I started thinking that I could display other things I’d like her to see. This could be a “noticing wall”—a zero-pressure space for us to write notes to each other, ask questions, jot down fun things we learned, and make plans. Now, using scrap paper and washi tape, I add new thoughts and prompts all the time: “What would you like to learn how to cook?” “Let’s write some poems.” “What would you like to play in our fort?” She can respond to whatever she’d like, in her own time, if she wants to. We’ve also taped love notes on the wall, as well as apology letters.

If we’re talking about learning, the noticing wall has become a way for me to engage my daughter in purposeful reading. Daniel T. Willingham, a professor of psychology at the University of Virginia and the author of Raising Kids Who Read, told me that parents can help kids read by taking advantage of situations where reading has some utility. The wall certainly does.

My daughter wrote that she’d like to make “lemnatd” (lemonade) sometime, so we will plan to do that this summer. Sometimes, I’ll add in “educational” bits—her teacher says she’s been writing her letter Ps backwards, so I recently taped up some practice pages. She dug into them as eagerly as everything else.

(I’m not sure if I would have gotten such an enthusiastic response if I had hovered over her and said, “Trace these letters now.”)

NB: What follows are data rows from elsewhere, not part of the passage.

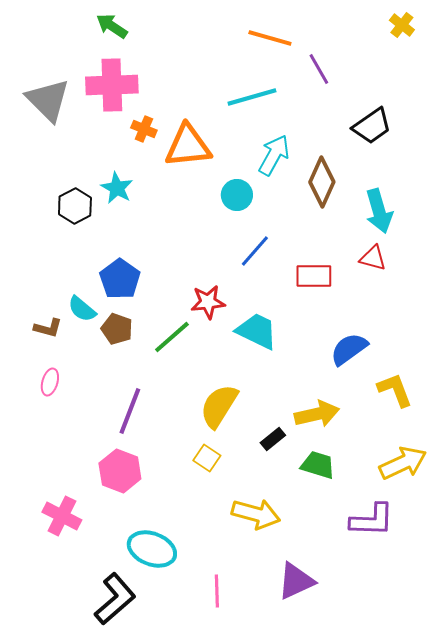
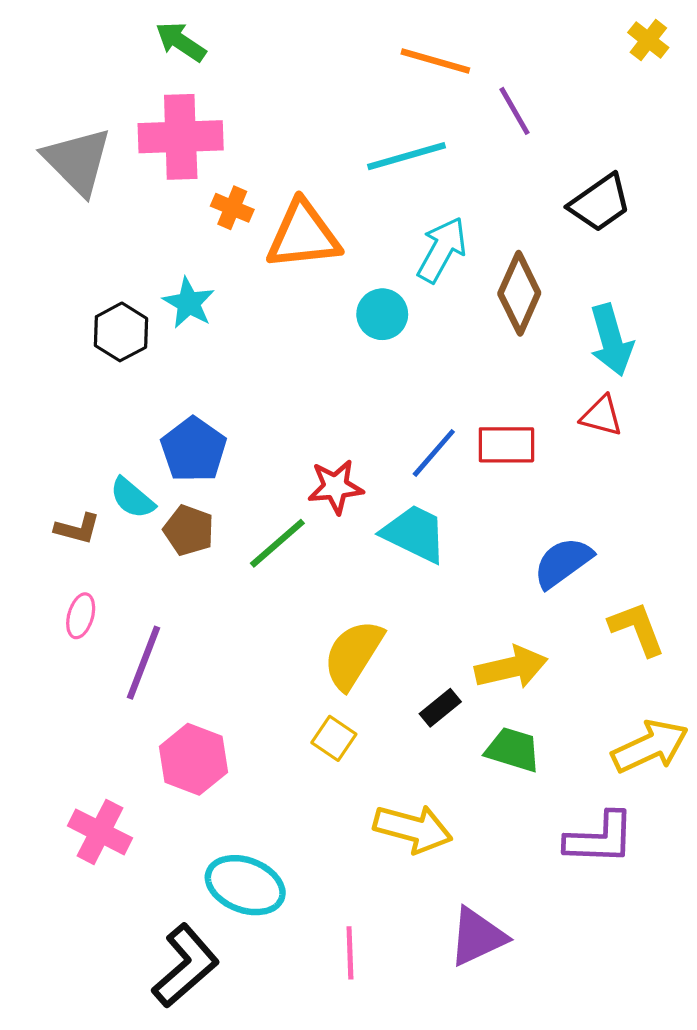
blue line: (255, 251) -> (434, 453), moved
purple line: (130, 411) -> (144, 663), moved

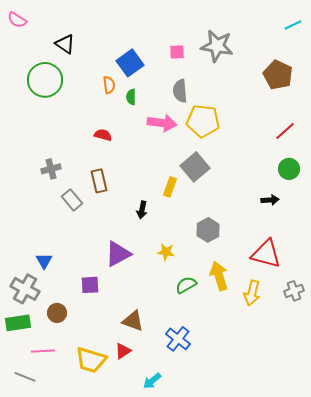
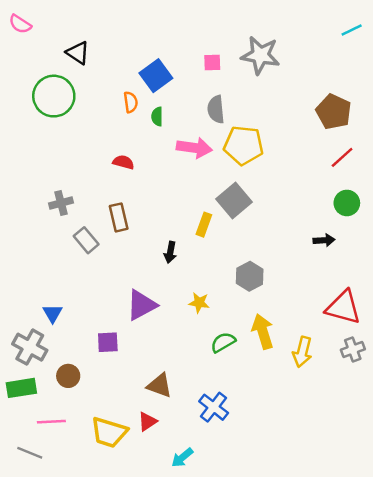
brown pentagon: (278, 75) -> (334, 112), moved
red triangle: (266, 254) -> (343, 307), moved

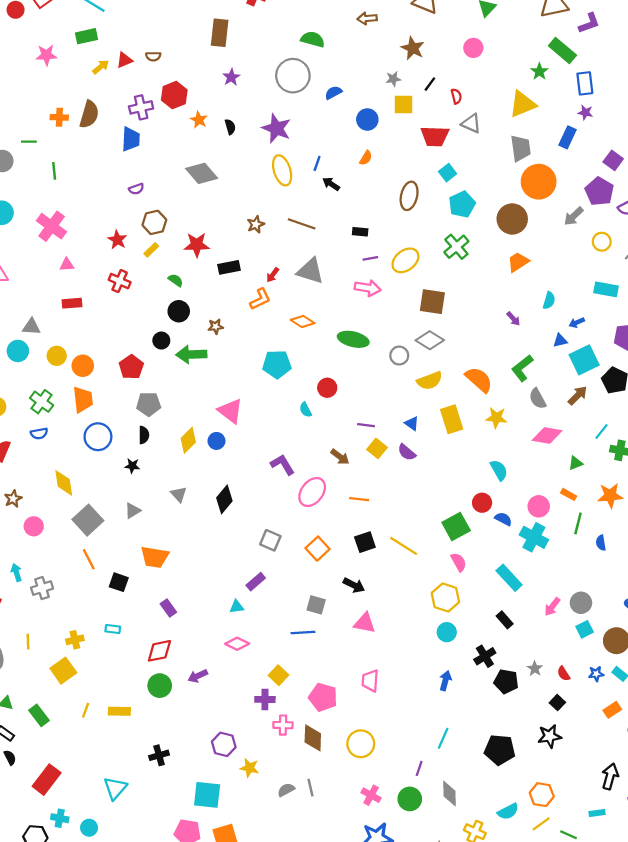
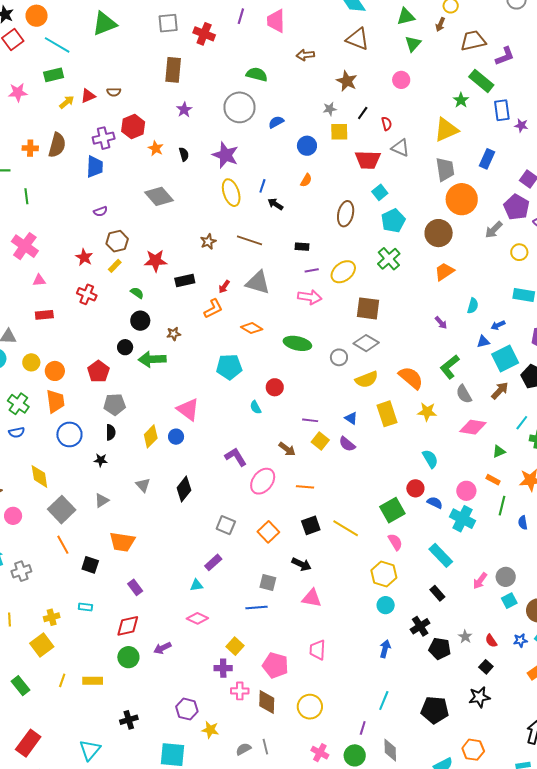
purple star: (585, 112) -> (521, 125), moved

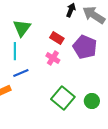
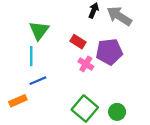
purple pentagon: (85, 47) -> (109, 52), turned -30
pink cross: (53, 58) -> (86, 64), moved

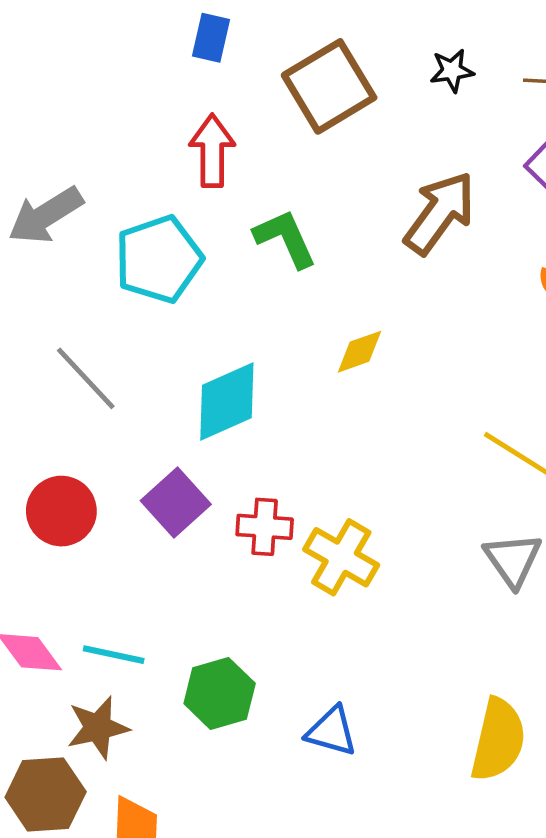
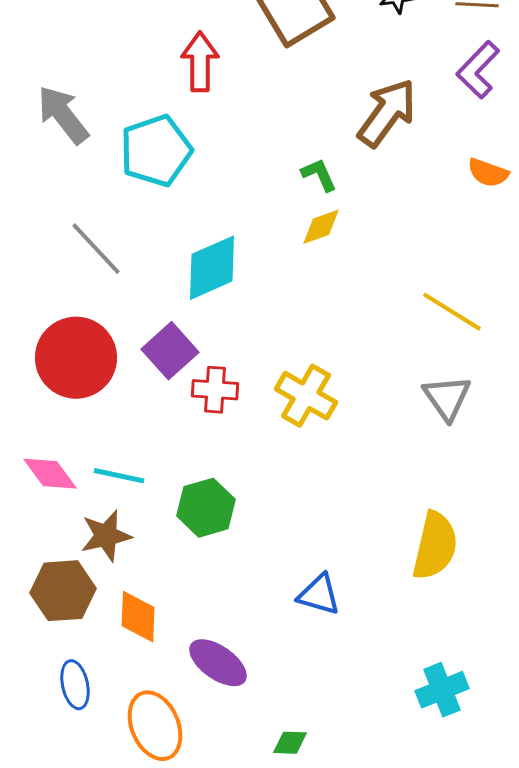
gray arrow: (46, 215) -> (63, 115), turned 84
green L-shape: (285, 238) -> (319, 175), moved, size x0.7
red circle: (61, 511) -> (76, 358), size x1.4
red cross: (265, 527) -> (215, 390), moved
blue triangle: (331, 731) -> (319, 595), moved

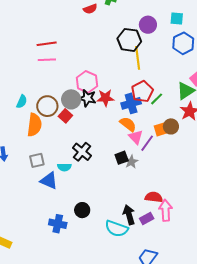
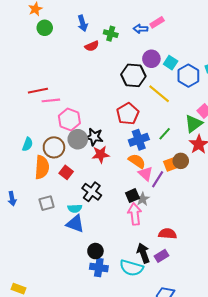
cyan square: (177, 19) -> (171, 63), moved, turned 32
red line: (47, 44) -> (38, 91), moved
yellow line: (138, 58) -> (159, 94), moved, turned -40
pink hexagon: (87, 82) -> (69, 120), moved
red pentagon: (142, 91) -> (128, 114), moved
red star: (105, 98) -> (101, 154), moved
red square: (65, 116) -> (66, 172), moved
blue triangle: (49, 181) -> (75, 224), moved
pink arrow: (166, 210) -> (135, 214), moved
blue cross: (58, 224) -> (99, 267), moved

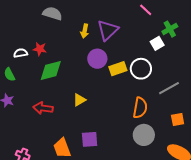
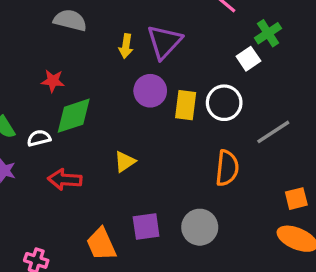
white semicircle: (21, 53) -> (39, 138), moved
yellow rectangle: (118, 69) -> (186, 105), turned -60
orange square: (178, 119) -> (296, 199), moved
gray circle: (144, 135) -> (200, 227), moved

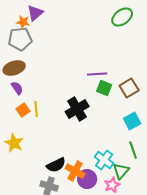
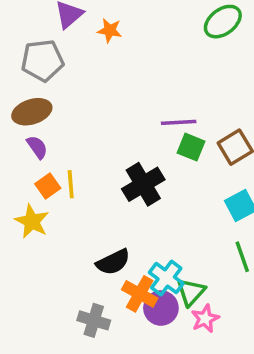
orange star: (23, 22) -> (110, 30), moved
yellow star: (14, 143) -> (32, 221), moved
cyan cross: (104, 160) -> (166, 278), moved
black semicircle: (56, 165) -> (113, 262), moved
green triangle: (121, 171) -> (191, 292), moved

Most powerfully, though, the noticing wall has become another way for my daughter and I to connect. I get excited to look at the wall every day, and I think she does, too. I hope we’ll always find ways to write back and forth to each other about anything and everything, without judgment.

If you’re creating a noticing wall, a good first rule would be: Don’t talk about the noticing wall, or at least don’t talk about it too much. You don’t even need to give the wall a name. Let it just sit there and be a quiet place for thoughts, hopes and curiosities.

And sometimes, poems about farts. My daughter wrote one on the wall the other day, and I’m keeping it forever.